Two Years Longer?
Posted by butalidnl on 30 June 2010
There is a plan by the incoming Aquino government to add two years to our basic education, in order to bring the Philippines in line with international standards. And the proposal is to add one grade to the primary school, and one year to high school.
While I agree that the idea of adding two years is a sound one, I would suggest that those two years be added to high school. Allow me first to digress, with a description of the way it is done here in the Netherlands. Their grade school is up to Grade 6. After which, the pupils take an aptitude exam(similar to the present NCEE); and the results will determine the kind of high school you can go to.

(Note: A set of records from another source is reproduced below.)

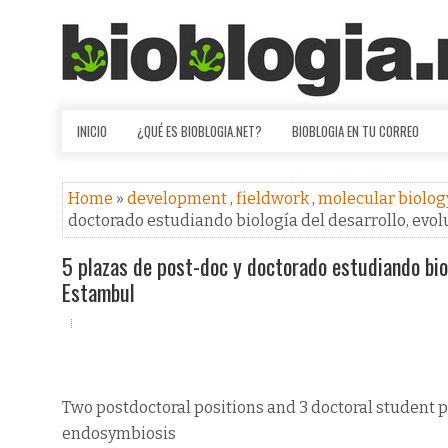
INICIO
¿QUÉ ES BIOBLOGIA.NET?
BIOBLOGIA EN TU CORREO
Home
»
development
,
fieldwork
,
molecular biolo
doctorado estudiando biología del desarrollo, evo
5 plazas de post-doc y doctorado estudiando biol
Estambul
Two postdoctoral positions and 3 doctoral student p
endosymbiosis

The highest results entitle you to go to the 6 year high school that prepares you for the university (medicine, engineering, sciences). Then, the results below this would entitle you to go to the 5 year high school that prepares you to go to “college”, i.e. not university, but courses like business, accounting, etc. Those with yet lower results get to go to the 4 year technical schools.
The advantage of this system is that the children get to go to the school which is suited to their intellectual level, and thus the danger of dropping out is much lesser than when they would be required to go through a uniform 4 year high school. At the same time, brighter students are given the chance to maximize their learning potential.
The problem with the Philippine system now is that high school is “one size fits all”, and since everyone is required to go through the same curriculum, it will tend to cater to the average student. Nevertheless, there are still a lot who will drop out. This necessitates the giving of General Education in college, which is supposed to compensate for the mediocre high school education that most students get.
So, why not adopt the Dutch system? Let there be an aptitude exam at the end of the Elementary school, and let students be divided according to the results of the test – to the 4, 5 or 6 year high schools. The first 2 years of high school will have a uniform, “general education” curriculum; but the manner of teaching, and the overall weight of the lessons will be easier for the 4 year high school (technical). And the 4 year high school graduate will have a trade, and can be immediately employable, or could continue for further studies.
The 5 and 6 year high schools, in effect, will be the only ones with additional years of study. But this would mean that there will no longer be “pre” courses. Thus, law will simply be a four-year college course for the graduates of the 6 year high school; similarly, medicine will also no longer require a “pre-med” course. At the same time, General Education courses in college will be transferred to the high school, so that colleges will really specialize in teaching the “major”courses themselves. And there will be more time, in effect, for these “major” courses. And this, in turn, will satisfy the requirement to conform with international standards of education.